Sentimen lainnya, dalam laporan mingguan badan statistik EIA menunjukkan stok minyak mentah AS turun sebesar 1,63 juta barel, jauh lebih besar dari prediksi awal yang memperkirakan stok akan turun sebesar 200.000 barel. Laporan EIA itu mengindikasikan permintaan yang kuat di pasar energi AS.
Sementara itu, China mengumumkan pembekuan aset terhadap sembilan perusahaan yang terkait dengan militer AS atas tuduhan penjualan senjata AS ke Taiwan, ungkap Lin Jian, Juru bicara Kementerian Luar Negeri China. Selain itu, Lin juga memperingatkan AS untuk tidak perdamaian dan stabilitas di Selat Taiwan.

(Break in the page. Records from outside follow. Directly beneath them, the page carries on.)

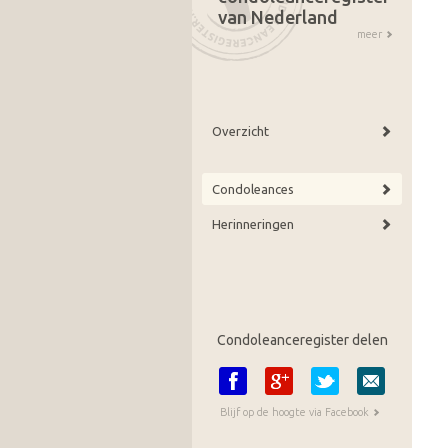
van Nederland
meer
Overzicht
Condoleances
Herinneringen
Condoleanceregister delen
Blijf op de hoogte via Facebook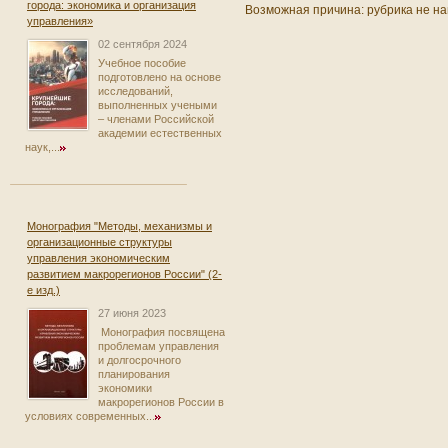
города: экономика и организация
Возможная причина: рубрика не на
управления»
02 сентября 2024
Учебное пособие
подготовлено на основе
исследований,
выполненных учеными
– членами Российской
академии естественных
наук,...
Монография "Методы, механизмы и
организационные структуры
управления экономическим
развитием макрорегионов России" (2-
е изд.)
27 июня 2023
Монография посвящена
проблемам управления
и долгосрочного
планирования
экономики
макрорегионов России в
условиях современных...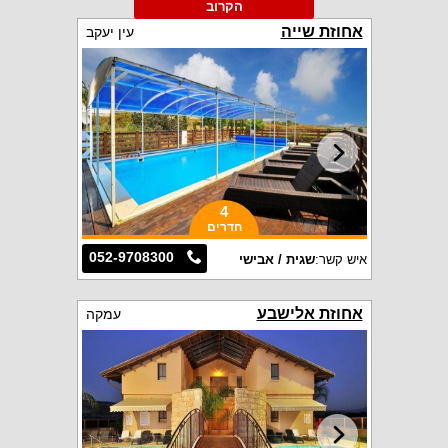
הקרוב
אחוזת שייה
עין יעקב
4
חדרים
052-9708300
איש קשר:
שגית / אבישי
אחוזת אלישבע
עמקה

"Potensi peningkatan tensi antara AS dengan China membatasi pergerakan harga lebih lanjut," kata Yoga.
Secara teknis, Yoga melihat harga minyak berpotensi menemui posisi resistance terdekat di level US$ 72 per barel. Namun, apabila menemui katalis negatif maka harga berpotensi turun ke support terdekat di level US$ 67 per barel.